Clin Exp Nephrol. 2004 Sep;8(3):230-6. doi: 10.1007/s10157-004-0303-1.
The renoprotection achieved by angiotensin II blockade in the treatment of diabetic nephropathy is well established in both the clinical and the experimental settings. In contrast, the therapeutic efficacy of calcium channel blockers (CCBs) in the treatment of diabetic nephropathy still remains controversial.
In the present study, we compared the effects of an angiotensin-converting enzyme inhibitor, enalapril, and a dihydropyridine CCB, nilvadipine, on nephropathy in the db/db mouse, a rodent model of type 2 diabetes.
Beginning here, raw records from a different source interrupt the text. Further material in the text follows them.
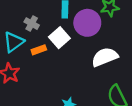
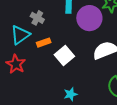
white square: (59, 38) -> (64, 55), moved

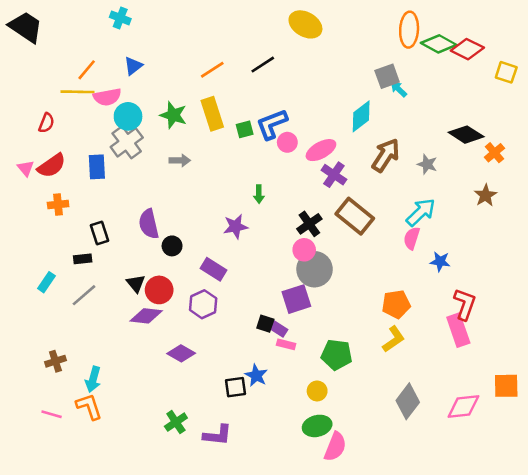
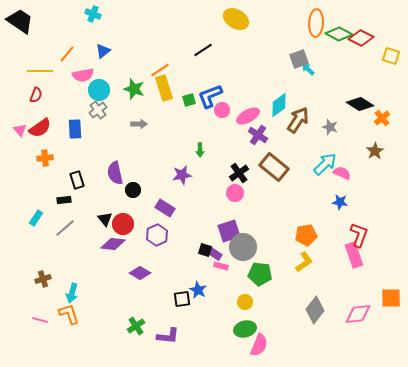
orange line: (212, 70) -> (160, 70), moved
yellow line: (77, 92) -> (40, 71), moved
cyan diamond: (361, 116) -> (279, 105), moved
gray cross: (127, 142) -> (98, 110), size x0.7
pink semicircle: (412, 238) -> (342, 173), moved, turned 96
gray circle: (315, 269) -> (243, 247), moved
Male db/db mice were divided into the following three groups at the age of 11 weeks, when treatment was started: vehicle, enalapril (10 mg/kg per day), and nilvadipine (10 mg/kg per day). Blood pressure, urine, and blood chemistry were monitored at the age of 17 and 27 weeks, and kidney samples were obtained at 29 weeks. Morphological changes were analyzed on periodic acid-Schiff-stained sections. Lipid peroxidation in kidney homogenates was measured.
Blood pressure remained normal and was similar in the three groups until 27 weeks. Blood glucose exceeded 300 mg/dl throughout the study in all groups. Reduction of microalbuminuria at 27 weeks, compared to the vehicle group, was 37% and 52% in the enalapril- and nilvadipine-treated groups, respectively. Increased lipid peroxidation was suppressed by 15% and 83% in the enalapril- and nilvadipine-treated groups, respectively. Glomerular hypertrophy, assessed by cross-sectional glomerular area, was significantly suppressed in the nilvadipine group, but not in the enalapril group, compared to the vehicle group.
Nilvadipine shows a stronger renoprotective effect than enalapril in the db/db mouse, independent of the blood-pressure-lowering effect. An antioxidative effect, indicated by the reduction in lipid peroxidation, may partly contribute to the renoprotection conferred by nilvadipine.
在临床和实验环境中,血管紧张素II阻断在治疗糖尿病肾病中实现的肾脏保护作用已得到充分证实。相比之下,钙通道阻滞剂(CCB)在治疗糖尿病肾病中的疗效仍存在争议。
在本研究中,我们比较了血管紧张素转换酶抑制剂依那普利和二氢吡啶类CCB尼伐地平对2型糖尿病啮齿动物模型db/db小鼠肾病的影响。雄性db/db小鼠在11周龄开始治疗时分为以下三组:溶剂对照组、依那普利(每天10 mg/kg)和尼伐地平(每天10 mg/kg)。在17周和27周龄时监测血压、尿液和血液生化指标,并在29周时获取肾脏样本。对过碘酸-希夫染色切片进行形态学变化分析。测定肾脏匀浆中的脂质过氧化。
直到27周,三组血压均保持正常且相似。在整个研究过程中,所有组的血糖均超过300 mg/dl。与溶剂对照组相比,依那普利治疗组和尼伐地平治疗组在27周时微量白蛋白尿的减少分别为37%和52%。依那普利治疗组和尼伐地平治疗组脂质过氧化增加分别被抑制了15%和83%。与溶剂对照组相比,尼伐地平组通过肾小球横截面积评估的肾小球肥大得到显著抑制,而依那普利组则未得到抑制。
在db/db小鼠中,尼伐地平显示出比依那普利更强的肾脏保护作用,且独立于降压作用。脂质过氧化减少所表明的抗氧化作用可能部分有助于尼伐地平赋予的肾脏保护作用。